Nancy Moricette’s Amanda is a Depression-era single mother whose genuine concern for her “unusual” children is undermined by desperate financial straits and the bitterness of abandonment.
Honeysuckle sweet one moment, berating the next, Moricette captures the shrillness, warmth, coquettishness and panic of a Southern belle on whom the bloom of promise has long faded. (An additional irony here, underscored in just one line of dialogue, is that the actress is African-American while the offspring she “serves” are white).
Amanda survives on bare-knuckle tenacity, browbeating and pressing Grant Chapman’s sullen Tom to keep the family (barely) afloat with his menial factory job. And in a last gasp of false optimism, she urges him to find a proper suitor for the emotionally and physically frail Laura (Elise LeBreton).
As narrator of this semi-autobiographical “memory play,” Tom is an acerbic match for a mother he not only resents but, in this rendering, despises more than pities as he longs to break out of a dead-end job and (one easily infers) a thwarted sexuality.
Chapman has a hawkeye stare and a dancer’s build and moves like a caged cat through the elongated Nordo space, where much of the action winds through and around the audience between dinner courses.
He is an unnerving match for Amanda and voices Tom’s frustrations and insights with the clarity the diamond-sharp poetic dialogue thrives on.
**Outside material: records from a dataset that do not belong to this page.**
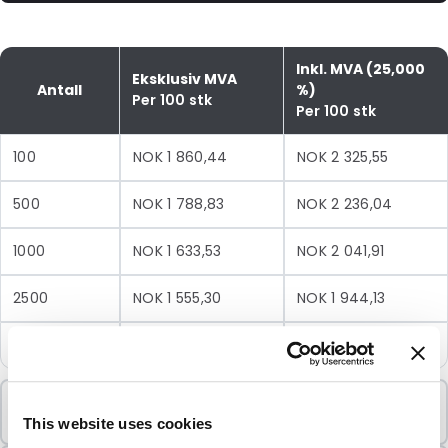
Inkl. MVA (25,000
Eksklusiv MVA
Antall
%)
Per 100 stk
Per 100 stk
100
NOK 1 860,44
NOK 2 325,55
500
NOK 1 788,83
NOK 2 236,04
1000
NOK 1 633,53
NOK 2 041,91
2500
NOK 1 555,30
NOK 1 944,13
5000
NOK 1 516,67
NOK 1 895,84
Minimumsbestilling
100 Enheter
This website uses cookies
But when repeatedly Chapman speaks some of Amanda’s more cloying monologues, while Moricette lip-syncs the words, it tiresomely makes the obvious point that he’s heard it all before.
The director’s hand lies most heavily on LeBreton’s Laura. Gone are the character’s often-referenced limp and the extremes of her timidity. More than retreating into her collection of glass figurines, this blunt-spoken Laura’s escape is rocking out (like a 21st-century kid) via earphones.
Turning a withering wildflower into an anti-social punk is an intriguing concept, but little else here supports it. But Laura’s damage and radiance are finally revealed in a more straightforward, nuanced treatment of the magical encounter with her one and only gentleman caller (a charmingly awkward, touchingly sincere Leicester Landon), who innocently buoys and dashes Laura’s hopes with an ecstatic waltz and a single kiss.
The down-home Café Nordo dinner that accompanies the play is tasty, and the meal (if not the menu) is written into the play.
And The Williams Project is a company to keep tabs on, given its worthy mission to revitalize poetic American drama with some modern theatrical daring and a lot of heart.